What are diversions you face, from within and without, in your efforts to do the work of the Kingdom of God?

Psalm 68:1-10, 33-36

This psalm has long posed challenges to interpreters – is it a collection of fragments or a unity? The text might have been a processional psalm utilized in Temple liturgical procession. Through the first 10 verses, we imagine the assembly gathering behind the sacred ark as it is carried to the holy place. The power of God’s presence is tangible in the quaking of the earth and the pouring down of the rain (v. 8).

Notice also that the themes of justice remain foremost in the mind of the people as they experience the awesome presence of God – father of orphans and protectors of widows; the God who liberates prisoners; the God who provides for the needy (vv. 5,6,10). It is not by accident that poetry crafted for a liturgical procession strikes these themes.

Our ancestors in faith understood, as the best of the Christian tradition has held, that the reflective action that is the substance of our daily living should flow out of liturgy; it is not something separate from it. In other words, attendance at a worship service cannot be compartmentalized. If our daily patterns of living and the choices we make do not reflect an ethos of biblically based justice, then that worship is false. Ultimately, liturgy must serve as a conduit of divine nourishment for all of life; a way that God’s grace comes to “give power and strength” to God’s people (v. 35).

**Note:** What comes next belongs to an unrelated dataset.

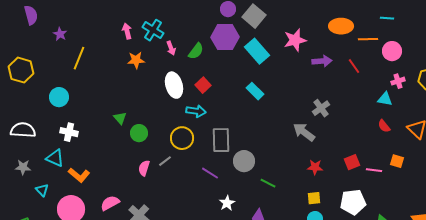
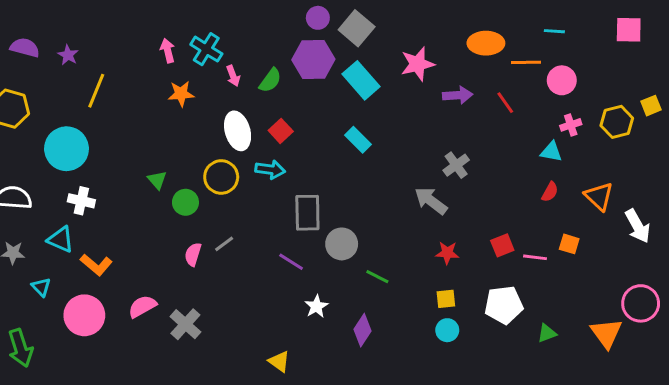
purple semicircle: (31, 15) -> (25, 48), moved, turned -60
cyan circle: (59, 97) -> (67, 149), size x1.5
red semicircle: (384, 126) -> (550, 192), turned -112
yellow circle: (182, 138) -> (221, 177), moved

How have you experience liturgy as nourishment for Christian living?

1 Peter 4:12-14, 5:6-11

The way of Christian discipleship is the way of the cross. These verses from the first letter of Peter illustrate this essential doctrine of the faith. Apparently, members of the community to which the author wrote were suffering persecution. Historically speaking, these trials were not at the hands of Roman government officials as the persecution of Nero was, but rather it was “pagan” converts who were facing harassment at the hands of their former co-religionists. The affirmation in faith that suffering and trial can be, and will be, transformed by God into something life giving, something glorious, is once again proclaimed.

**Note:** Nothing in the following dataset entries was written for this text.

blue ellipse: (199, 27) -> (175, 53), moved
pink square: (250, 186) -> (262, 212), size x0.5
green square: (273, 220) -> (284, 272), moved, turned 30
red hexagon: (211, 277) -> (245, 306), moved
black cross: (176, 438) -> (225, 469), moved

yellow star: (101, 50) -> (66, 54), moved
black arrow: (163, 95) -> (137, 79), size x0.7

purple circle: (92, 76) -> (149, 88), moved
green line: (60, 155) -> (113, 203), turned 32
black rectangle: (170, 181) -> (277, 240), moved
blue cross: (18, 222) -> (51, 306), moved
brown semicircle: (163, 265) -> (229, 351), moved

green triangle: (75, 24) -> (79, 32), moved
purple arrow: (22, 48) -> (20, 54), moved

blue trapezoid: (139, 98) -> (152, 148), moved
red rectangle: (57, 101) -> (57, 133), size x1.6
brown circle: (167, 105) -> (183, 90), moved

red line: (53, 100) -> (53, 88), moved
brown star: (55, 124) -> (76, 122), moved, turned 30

The second half of our reading from Chapter 5 is a heartfelt and compelling testament of Christian hope and solidarity. The forces of the devil (from the Greek diabolos, related to the word “divide”) are seeking to cut through the disciples of Jesus, both personally and collectively, but do not have the power to ultimately triumph.

These closing exhortations of 1 Peter carry a cogent message for us today. The power of the Spirit bestowed upon us in baptism never leaves us, and stands to support us as we face divisive life trials. Adhering to Jesus and his vision can seem like a constant test, for so often what the world values, how the world tells us to define ourselves, is antithetical to the gospel. And we face these challenges knowing that many other sisters and brothers in faith stand with us, strengthening us in their solidarity.

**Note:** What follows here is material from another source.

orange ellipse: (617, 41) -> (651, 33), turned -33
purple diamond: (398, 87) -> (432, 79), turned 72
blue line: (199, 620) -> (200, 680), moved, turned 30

What are the powers of “division,” diabolos, which you face as you seek to live out your call to Christian discipleship?

John 17:1-11

Chapter 17 marks the culmination of what are known as the Farewell or Last Supper Discourses. Preceding chapters saw Jesus speak to his disciples of the Holy Spirit, the vine and the branches, and the expected hostility they will face in the world. Jesus concludes here with a final prayer. He underscores a consistent theme of John’s gospel; i.e., Jesus has come from God, is God, and is going back to God. As the gospel crescendos to a close, a further theme of the handing of the Spirit is drawn. We see in the scene of Jesus’ death, John 19:30, Jesus’ spirit is “handed over.”

In today’s text, the disciples have been given the “words” of God (v. 8), just as previous chapters have spoken of Jesus bestowing “life,” “water,” and “light.” As the gospel draws to a close, the disciples of Jesus have grown in faith, from partial understanding, to the point of verse 8, “they have believed that you sent me.”

For John, faith has been a journey, inaugurated in the waters of baptism, but only matured through being with Jesus, day after day, and through trial. We see in this how the experience of the first Christians mirrors our own in so many ways.

How does this text serve as a measure of your own journey of faith?